If you’re looking for a good read, full of scenery, simple life, gardens, countryside, this is the book for you.
From the author of Under The Tuscan Sun and Bella Tuscany, Mayes picks up the story twenty years later.
I’m really enjoying it, thought some of you might enjoy it also. No, I didn’t buy it, I downloaded the ebook from the library. If you’re a reader and not accessing ebooks, you’re missing out. They’re wonderful, and free if you can access them online from your local library. And what else is in my Adobe Digital Reader? Raquel, Jenny Sanford’s Staying True, and Carol Burnett’s autobiography – just released books, all free, works for me
~ jan
Here’s the excerpt from Amazon -
"The Bard of Tuscany" (New York Times) is back and better than ever. Two decades have passed since the purchase of Bramasole, Frances Mayes’s first Italian adventure into the meaning of home, made famous in Under the Tuscan Sun and Bella Tuscany. In Every Day in Tuscany, her third beautifully rendered memoir, Mayes generously serves up another delicious helping. She continues to contemplate the satisfaction of a life created by one’s own hard work, but also celebrates the joys of the piazza, reminisces on her South Georgia roots, reveals her love of architecture and painting, and is especially hungry to follow the trail (which she has generously mapped out for us) of Renaissance painter Luca Signorelli.

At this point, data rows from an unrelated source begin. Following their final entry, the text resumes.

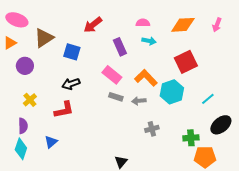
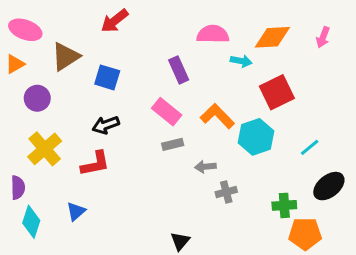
pink semicircle: (143, 23) -> (213, 34), size x1.5
red arrow: (93, 25) -> (115, 21), moved
cyan arrow: (149, 41) -> (241, 61), moved
gray rectangle: (116, 97) -> (173, 144), turned -32
yellow cross: (30, 100) -> (45, 149), size x1.6
gray arrow: (139, 101) -> (205, 167), moved
purple semicircle: (23, 126) -> (18, 188), moved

After transforming Bramasole, you’d think that Mayes would have had enough of repairs and renovations, but she expands the idea of belonging with the purchase of a mountainside cottage. One day, as she and husband, Ed, are picking blackberries on a rugged slope above Cortona, Mayes writes of being "fatally attracted" to a "lonesome beauty," a partially collapsed stone-roof cottage. This new home becomes a place of comfort, especially when something shifts, when "one glorious summer evening at Bramasole," Mayes writes, "something unexpected intruded on this paradise."

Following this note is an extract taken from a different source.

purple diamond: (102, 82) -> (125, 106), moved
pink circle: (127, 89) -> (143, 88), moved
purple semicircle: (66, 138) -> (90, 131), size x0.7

Enchanted by the simple life, a life lived in accordance with the cycles of the sun and moon, Mayes tells her story through the seasons of a country and those of the heart. Winter is about restoring privacy, summer for reading, moonlight swims, watermelon and plum crostata. Mostly, though, the seasons are made up of days meant for being. She admires the Italians for their ease and grace of pure existence. "How do Italian friends naturally keep the jouissance they were born with?" she wonders.

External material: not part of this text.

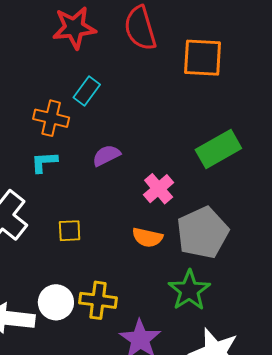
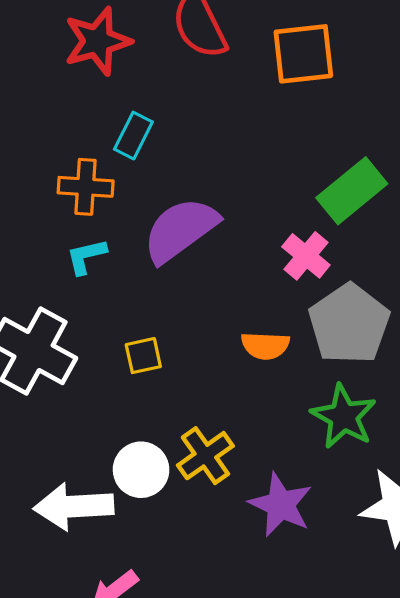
purple semicircle: (106, 155) -> (180, 230), size x1.8
pink cross: (159, 189) -> (306, 256), moved
yellow cross: (98, 300) -> (205, 456), turned -33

Since Mayes is a poet first, her prose is infused with startling and indelible moments, and she will always inspire you to cook something. Luckily, there are recipes for everything from Melva’s Peach Pie to Risotto with White Truffles, as well as mouthwatering menus, including Roasted Garlic with Walnuts and Guinea Hen with Pancetta. Of the choreography of the kitchen, she writes, "meat glistens, lettuces float, you sneeze, I sing oh, my love, my darling, and dough rises in soft moons the size of my cupped hand as planet earth tilts us toward dinner."
People are always eating in Mayes’s world, and eating well. But good food is essential for a good life, which includes travel and the private discovery of something no less significant than a new star. On watching a couple from Milan eat a midday meal consisting of a full antipasto platter, risotto, then steaks, she writes, "Those are delicious moments for the traveler--a fine lunch with someone you love, poring over the The Blue Guide and Gambero Rosso, a weekend to explore a new place and each other."
More than anything, Every Day in Tuscany is a book for all travelers, those hungry hearts craving a lesson in living life to the fullest, whether at home or on the road. "It is paradoxical but true," she tells us, "that something that takes you out of yourself also restores you to yourself with a greater freedom.... The excitement of exploration sprang me from a life I knew how to live into a challenging space where I was forced--and overjoyed--to invent each new day."
With Mayes as our luminous North Star, we can navigate our way to a place where--if we are lucky--we will choose the road less-traveled, find our own rugged mountainside, and become part of the landscape, perhaps even find a sense of self, if not a place to call home.